Sometime post 1850, Garden Reach became the center for foreign “coolie” emigration service agencies. These “agencies” were euphemisms for the parts of the larger mechanism that forced countless Indians into indentured servitude, under false pretences and transported them to European colonies, to replace slave labour, following the abolition of the slave trade in the early 19th century.
The legacy of indentured migration is visible in what is now known as the Suriname Ghat, renamed in 2015, but still referred to as the Balu Ghat by locals. Now a property of the Port Trust of India, the Suriname Ghat was renamed in commemoration of the countless indentured Indians who were shipped from this ghat to Suriname in the Caribbean, who never got to see their families or homeland again. In 2015, the government of Suriname gifted a replica of the Baba and Mai monument located in Suriname’s capital Paramaribo that has been installed at this ghat.
Post 1850, the Bengal-Nagpore Railway Company also set up their headquarters in this neighbourhood and is now known as the BNR Colony. In 1887, following the death of Nawab Wajid Ali Shah, the neighbourhood underwent another transformation. Cotton attributes this to the sale of his properties to a Syndicate, although there are no known details about its name and ownership. Wajid Ali Shah’s death, Cotton writes, led to “the dispersion of his enormous establishment of followers, male and female. Their departure has been the signal for the erection of Jute Mills and the construction of the enormous Tidal Docks and their connected wharves and works, with the result that a complete transformation has taken place in the aspect of Kidderpore and the upper end of Garden Reach, and the memories of the past have been altogether obliterated.”
A less well-known but important resident of the neighbourhood was William Jones, a British “orientalist” and jurist who arrived in Calcutta in 1783 following his appointment as a judge of the supreme court. A year after his arrival, he founded the Asiatic Society of Bengal to encourage the study of the “Orient” because of his own interest in the subcontinent and its languages. Jones set up residence in a bungalow opposite the buildings of what was once the Bishop’s College at “Seebpore” (now Shibpur), writes Cotton. According to Cotton, Jones was a man of habit, and would walk from his home all the way to court houses on Esplanade, where the Calcutta High Court stands.
Before it came to be known as ‘Garden Reach’, the neighbourhood went by the name of Moochicollah, an entry in the February 1953 edition of the Calcutta Gazette indicates, writes P. Thankappan Nair, in his book ‘A History of Calcutta’s Streets’. Nair speculates that the term ‘Garden’ in Garden Reach, may have been derived from the Botanical Gardens, located a stone’s throw from this neighbourhood.
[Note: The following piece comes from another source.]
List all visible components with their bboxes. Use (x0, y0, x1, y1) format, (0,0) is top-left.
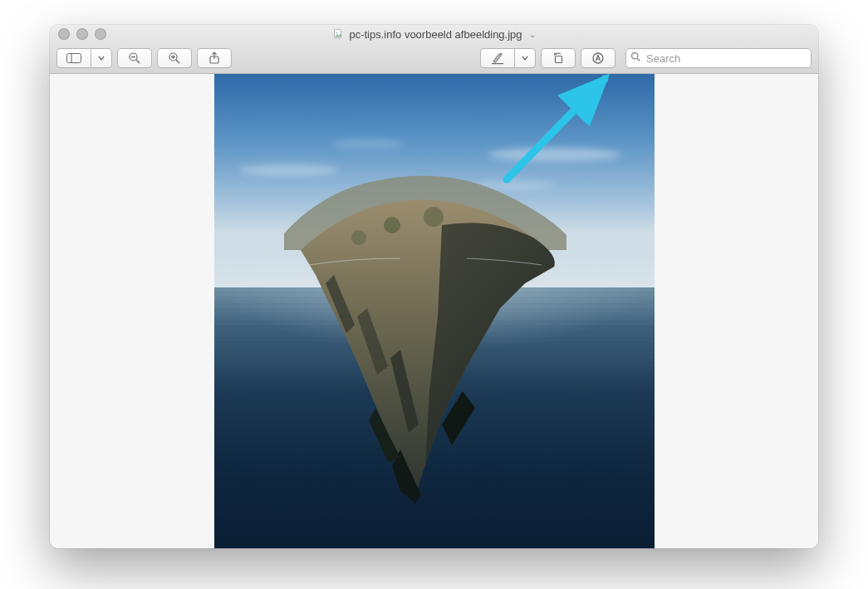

Some historians of the city analyse Garden Reach’s history in conjunction with the nearby neighbourhoods of Watgunge, Metiabruz etc., in part because their histories are so intrinsically linked to each other, more than what one sees with other Calcutta neighbourhoods, many of which have a distinct identity of their own. But a closer reading of Garden Reach indicates that the neighbourhood’s story can be subdivided into smaller histories, of the people and establishments that came here, lived and left.